▶ The task: Please return all lines of the data below containing the string "device".

Start of Input records

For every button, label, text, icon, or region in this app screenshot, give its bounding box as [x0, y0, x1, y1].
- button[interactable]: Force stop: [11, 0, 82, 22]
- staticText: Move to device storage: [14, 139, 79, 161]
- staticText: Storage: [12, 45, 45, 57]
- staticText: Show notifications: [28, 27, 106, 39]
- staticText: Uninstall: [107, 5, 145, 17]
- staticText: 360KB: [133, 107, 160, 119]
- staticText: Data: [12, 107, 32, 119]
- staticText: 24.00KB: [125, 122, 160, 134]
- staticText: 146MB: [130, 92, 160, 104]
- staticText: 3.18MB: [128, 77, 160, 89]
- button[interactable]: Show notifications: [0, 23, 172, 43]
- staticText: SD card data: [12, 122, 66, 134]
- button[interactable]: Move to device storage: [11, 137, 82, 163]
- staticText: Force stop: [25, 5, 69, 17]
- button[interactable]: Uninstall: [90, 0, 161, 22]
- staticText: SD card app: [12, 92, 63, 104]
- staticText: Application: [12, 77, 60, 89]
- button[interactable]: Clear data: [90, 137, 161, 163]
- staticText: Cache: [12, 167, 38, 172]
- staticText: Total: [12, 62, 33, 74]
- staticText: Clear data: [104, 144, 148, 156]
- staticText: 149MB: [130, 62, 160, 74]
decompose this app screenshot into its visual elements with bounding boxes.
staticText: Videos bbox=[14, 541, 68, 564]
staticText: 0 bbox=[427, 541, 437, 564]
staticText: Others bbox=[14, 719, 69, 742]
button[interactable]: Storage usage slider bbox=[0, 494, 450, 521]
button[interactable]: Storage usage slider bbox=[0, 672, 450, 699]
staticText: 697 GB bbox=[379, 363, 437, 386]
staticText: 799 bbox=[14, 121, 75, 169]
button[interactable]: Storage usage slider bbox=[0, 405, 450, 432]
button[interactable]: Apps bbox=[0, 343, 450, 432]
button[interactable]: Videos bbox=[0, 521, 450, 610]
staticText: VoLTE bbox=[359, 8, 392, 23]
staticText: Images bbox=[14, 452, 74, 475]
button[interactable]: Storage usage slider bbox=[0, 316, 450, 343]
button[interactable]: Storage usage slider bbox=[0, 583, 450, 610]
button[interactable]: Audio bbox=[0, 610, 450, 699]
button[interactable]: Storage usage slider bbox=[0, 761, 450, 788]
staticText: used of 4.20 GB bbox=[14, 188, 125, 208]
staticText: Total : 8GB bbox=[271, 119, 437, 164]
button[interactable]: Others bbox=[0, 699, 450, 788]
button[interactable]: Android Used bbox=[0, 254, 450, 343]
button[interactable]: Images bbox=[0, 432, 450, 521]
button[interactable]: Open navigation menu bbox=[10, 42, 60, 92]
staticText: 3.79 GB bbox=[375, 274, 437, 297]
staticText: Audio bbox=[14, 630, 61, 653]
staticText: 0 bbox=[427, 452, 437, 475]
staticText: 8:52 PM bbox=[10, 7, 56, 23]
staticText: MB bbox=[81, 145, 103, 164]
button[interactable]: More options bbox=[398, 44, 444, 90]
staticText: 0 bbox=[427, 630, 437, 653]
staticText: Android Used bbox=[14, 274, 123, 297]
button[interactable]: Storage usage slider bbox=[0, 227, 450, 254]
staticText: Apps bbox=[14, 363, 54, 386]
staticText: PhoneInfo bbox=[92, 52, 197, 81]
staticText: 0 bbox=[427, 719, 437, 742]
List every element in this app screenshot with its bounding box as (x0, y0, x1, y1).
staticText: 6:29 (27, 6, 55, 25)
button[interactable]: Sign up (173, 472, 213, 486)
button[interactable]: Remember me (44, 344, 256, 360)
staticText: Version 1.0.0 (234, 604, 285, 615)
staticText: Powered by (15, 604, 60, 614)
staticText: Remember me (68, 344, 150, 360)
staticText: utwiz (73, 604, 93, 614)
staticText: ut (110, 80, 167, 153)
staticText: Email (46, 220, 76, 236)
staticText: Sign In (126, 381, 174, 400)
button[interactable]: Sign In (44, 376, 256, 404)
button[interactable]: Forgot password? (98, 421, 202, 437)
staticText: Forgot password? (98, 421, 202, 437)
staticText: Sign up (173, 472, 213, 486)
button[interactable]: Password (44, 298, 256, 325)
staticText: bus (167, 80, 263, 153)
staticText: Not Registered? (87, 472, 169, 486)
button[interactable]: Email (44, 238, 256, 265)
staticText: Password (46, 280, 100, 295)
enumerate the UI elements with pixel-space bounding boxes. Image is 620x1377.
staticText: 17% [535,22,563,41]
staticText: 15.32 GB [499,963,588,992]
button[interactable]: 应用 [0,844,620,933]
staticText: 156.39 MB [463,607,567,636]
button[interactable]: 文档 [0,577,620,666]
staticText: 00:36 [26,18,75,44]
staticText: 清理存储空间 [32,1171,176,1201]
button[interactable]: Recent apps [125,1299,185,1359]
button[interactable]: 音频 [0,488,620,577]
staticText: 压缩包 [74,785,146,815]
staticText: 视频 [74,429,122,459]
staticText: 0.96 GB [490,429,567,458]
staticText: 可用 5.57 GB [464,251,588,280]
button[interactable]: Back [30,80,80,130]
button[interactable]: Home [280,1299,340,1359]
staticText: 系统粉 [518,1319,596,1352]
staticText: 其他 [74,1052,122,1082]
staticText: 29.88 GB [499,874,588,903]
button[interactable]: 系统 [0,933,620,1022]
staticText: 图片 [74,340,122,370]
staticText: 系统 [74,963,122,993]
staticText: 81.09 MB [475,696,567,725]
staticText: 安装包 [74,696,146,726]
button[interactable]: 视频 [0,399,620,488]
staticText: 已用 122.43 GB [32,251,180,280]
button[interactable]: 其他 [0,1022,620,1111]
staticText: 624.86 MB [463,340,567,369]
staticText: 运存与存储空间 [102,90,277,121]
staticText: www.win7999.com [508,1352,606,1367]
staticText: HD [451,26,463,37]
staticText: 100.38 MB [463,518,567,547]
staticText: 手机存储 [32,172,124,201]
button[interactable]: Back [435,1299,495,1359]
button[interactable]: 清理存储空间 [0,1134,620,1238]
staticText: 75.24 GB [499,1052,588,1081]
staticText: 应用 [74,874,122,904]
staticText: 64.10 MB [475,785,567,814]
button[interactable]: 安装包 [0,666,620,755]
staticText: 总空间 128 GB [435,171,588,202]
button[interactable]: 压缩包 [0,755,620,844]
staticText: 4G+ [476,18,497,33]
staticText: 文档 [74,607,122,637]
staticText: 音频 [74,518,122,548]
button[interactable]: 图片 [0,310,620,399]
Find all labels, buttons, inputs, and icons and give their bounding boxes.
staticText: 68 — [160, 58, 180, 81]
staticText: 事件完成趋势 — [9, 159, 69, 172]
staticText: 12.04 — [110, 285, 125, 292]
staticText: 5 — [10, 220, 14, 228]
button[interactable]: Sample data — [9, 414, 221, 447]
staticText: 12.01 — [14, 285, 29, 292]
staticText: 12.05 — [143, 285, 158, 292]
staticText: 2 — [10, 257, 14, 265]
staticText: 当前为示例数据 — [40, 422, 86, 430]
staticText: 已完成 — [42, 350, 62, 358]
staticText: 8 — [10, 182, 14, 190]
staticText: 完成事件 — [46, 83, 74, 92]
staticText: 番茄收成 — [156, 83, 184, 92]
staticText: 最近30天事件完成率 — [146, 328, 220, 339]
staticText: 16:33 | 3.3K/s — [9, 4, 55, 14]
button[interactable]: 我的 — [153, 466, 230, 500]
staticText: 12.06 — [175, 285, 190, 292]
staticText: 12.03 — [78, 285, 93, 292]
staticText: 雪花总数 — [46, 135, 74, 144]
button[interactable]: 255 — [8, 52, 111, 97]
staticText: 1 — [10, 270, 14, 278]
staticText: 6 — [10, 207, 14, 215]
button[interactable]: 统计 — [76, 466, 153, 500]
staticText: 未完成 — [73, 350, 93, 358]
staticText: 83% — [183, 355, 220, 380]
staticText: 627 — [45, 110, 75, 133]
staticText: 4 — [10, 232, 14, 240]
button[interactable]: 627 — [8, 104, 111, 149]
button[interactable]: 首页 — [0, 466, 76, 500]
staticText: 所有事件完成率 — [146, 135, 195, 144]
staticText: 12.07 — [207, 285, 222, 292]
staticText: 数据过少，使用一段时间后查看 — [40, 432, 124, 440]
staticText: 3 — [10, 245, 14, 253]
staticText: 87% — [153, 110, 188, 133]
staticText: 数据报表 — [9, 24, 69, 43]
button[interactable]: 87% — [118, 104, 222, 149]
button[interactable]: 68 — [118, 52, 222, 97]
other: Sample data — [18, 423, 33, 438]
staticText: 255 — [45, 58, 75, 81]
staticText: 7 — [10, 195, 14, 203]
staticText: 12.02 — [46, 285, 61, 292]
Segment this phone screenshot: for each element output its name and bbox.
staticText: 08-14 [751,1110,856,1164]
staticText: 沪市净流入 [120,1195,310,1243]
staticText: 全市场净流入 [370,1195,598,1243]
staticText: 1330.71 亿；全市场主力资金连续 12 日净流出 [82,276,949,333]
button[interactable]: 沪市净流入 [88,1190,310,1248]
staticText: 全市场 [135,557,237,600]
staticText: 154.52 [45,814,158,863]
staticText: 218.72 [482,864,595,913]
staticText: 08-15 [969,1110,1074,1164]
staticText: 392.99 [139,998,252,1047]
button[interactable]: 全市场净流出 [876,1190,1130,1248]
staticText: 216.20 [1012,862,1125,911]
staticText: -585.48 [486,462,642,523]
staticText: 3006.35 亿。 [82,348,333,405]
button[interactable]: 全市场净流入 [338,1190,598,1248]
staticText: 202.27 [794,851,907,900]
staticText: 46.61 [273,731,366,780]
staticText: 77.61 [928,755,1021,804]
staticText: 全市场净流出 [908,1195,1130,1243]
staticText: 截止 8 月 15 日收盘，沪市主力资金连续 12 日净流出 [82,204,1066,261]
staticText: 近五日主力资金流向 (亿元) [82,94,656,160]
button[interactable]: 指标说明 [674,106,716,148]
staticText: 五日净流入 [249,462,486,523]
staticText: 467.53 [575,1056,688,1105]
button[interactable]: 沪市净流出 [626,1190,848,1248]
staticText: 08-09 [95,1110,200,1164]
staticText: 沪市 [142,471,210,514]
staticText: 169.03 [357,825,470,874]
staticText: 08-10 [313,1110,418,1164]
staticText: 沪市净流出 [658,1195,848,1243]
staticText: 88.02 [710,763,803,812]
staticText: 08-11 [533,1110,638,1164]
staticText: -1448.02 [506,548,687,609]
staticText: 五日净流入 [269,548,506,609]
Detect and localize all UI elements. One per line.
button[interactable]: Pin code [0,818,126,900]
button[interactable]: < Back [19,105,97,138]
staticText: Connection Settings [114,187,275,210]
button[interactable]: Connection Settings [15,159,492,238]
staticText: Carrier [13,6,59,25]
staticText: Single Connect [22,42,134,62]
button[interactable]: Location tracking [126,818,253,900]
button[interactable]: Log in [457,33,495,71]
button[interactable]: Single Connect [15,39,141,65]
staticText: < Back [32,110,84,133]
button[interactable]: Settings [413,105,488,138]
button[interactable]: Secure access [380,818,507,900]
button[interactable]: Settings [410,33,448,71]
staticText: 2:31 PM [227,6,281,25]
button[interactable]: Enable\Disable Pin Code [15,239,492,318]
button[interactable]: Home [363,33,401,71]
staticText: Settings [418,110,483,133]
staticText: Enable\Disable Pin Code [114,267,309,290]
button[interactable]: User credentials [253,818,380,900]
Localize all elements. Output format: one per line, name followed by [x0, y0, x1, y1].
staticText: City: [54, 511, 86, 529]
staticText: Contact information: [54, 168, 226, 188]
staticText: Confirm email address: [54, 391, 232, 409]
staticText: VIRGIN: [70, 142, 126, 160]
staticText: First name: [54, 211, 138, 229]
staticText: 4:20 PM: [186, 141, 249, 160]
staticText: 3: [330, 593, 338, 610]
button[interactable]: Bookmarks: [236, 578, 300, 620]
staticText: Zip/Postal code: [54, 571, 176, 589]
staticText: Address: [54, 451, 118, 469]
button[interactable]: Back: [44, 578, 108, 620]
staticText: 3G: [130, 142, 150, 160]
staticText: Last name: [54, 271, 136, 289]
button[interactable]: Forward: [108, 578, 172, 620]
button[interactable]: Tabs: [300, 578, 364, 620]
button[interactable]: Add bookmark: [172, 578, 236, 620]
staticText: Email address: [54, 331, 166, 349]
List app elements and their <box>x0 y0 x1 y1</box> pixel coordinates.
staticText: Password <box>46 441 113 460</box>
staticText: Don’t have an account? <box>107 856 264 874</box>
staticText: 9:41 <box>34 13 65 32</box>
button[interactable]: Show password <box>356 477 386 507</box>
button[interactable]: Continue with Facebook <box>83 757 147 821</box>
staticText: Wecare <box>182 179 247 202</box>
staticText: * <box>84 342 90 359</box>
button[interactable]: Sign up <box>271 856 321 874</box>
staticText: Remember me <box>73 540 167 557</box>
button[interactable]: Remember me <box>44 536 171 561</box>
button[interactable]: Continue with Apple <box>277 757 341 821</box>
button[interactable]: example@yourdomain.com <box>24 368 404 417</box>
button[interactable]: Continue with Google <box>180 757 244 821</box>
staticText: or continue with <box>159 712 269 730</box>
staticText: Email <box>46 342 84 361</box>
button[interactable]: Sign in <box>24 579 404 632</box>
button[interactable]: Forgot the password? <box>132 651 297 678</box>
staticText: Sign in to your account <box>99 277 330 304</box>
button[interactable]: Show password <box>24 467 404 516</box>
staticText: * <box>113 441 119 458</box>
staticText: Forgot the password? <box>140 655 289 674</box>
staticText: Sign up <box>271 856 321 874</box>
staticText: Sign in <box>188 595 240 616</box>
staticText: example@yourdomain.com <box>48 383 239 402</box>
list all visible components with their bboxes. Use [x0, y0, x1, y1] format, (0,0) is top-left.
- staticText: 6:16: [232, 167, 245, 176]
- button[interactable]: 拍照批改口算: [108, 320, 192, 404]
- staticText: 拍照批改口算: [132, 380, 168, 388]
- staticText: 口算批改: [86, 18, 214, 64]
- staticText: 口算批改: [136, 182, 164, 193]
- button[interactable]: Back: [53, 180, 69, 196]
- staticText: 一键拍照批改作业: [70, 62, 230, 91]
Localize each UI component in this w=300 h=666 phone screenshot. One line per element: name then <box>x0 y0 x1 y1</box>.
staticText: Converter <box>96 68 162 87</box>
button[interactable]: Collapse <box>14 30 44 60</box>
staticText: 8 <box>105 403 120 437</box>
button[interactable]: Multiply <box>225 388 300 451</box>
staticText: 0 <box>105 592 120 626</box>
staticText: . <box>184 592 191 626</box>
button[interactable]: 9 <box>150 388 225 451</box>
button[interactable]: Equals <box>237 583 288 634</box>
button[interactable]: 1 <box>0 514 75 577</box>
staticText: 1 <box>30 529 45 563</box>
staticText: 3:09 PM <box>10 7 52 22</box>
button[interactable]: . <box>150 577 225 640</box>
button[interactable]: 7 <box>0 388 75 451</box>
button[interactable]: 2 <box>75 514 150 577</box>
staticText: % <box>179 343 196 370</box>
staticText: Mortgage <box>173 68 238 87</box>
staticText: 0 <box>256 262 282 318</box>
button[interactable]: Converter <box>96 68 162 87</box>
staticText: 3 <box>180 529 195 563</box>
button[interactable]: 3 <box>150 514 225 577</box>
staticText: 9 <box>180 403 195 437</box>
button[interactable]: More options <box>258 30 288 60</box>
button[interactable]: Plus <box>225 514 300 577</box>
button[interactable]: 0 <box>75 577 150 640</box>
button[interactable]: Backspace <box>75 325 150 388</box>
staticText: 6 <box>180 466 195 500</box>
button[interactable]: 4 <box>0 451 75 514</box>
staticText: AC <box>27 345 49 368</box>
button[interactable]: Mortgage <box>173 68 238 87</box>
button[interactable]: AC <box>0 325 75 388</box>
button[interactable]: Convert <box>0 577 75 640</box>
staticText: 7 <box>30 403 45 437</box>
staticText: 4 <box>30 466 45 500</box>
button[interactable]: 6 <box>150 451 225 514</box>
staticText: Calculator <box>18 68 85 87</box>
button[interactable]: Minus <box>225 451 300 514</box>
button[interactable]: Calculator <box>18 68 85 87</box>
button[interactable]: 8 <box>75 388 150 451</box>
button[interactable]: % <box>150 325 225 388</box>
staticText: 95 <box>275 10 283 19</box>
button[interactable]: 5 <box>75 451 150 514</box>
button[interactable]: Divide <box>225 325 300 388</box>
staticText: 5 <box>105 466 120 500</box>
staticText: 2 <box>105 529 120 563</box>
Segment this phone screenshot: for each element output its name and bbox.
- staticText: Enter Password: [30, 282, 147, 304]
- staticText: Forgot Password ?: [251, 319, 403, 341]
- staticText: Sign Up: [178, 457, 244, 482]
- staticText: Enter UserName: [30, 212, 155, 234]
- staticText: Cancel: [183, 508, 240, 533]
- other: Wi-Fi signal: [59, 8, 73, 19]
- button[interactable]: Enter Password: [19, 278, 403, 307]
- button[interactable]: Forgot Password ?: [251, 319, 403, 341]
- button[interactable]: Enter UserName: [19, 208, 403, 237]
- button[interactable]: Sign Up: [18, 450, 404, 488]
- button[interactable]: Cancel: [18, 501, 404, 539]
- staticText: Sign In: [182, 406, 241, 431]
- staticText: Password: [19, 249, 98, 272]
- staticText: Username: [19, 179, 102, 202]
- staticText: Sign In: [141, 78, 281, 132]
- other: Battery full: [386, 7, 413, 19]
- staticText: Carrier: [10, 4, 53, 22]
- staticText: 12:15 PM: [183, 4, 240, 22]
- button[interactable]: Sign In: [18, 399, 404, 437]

End of Input records

▶ Response to this task:
- staticText: Move to device storage: [14, 139, 79, 161]
- button[interactable]: Move to device storage: [11, 137, 82, 163]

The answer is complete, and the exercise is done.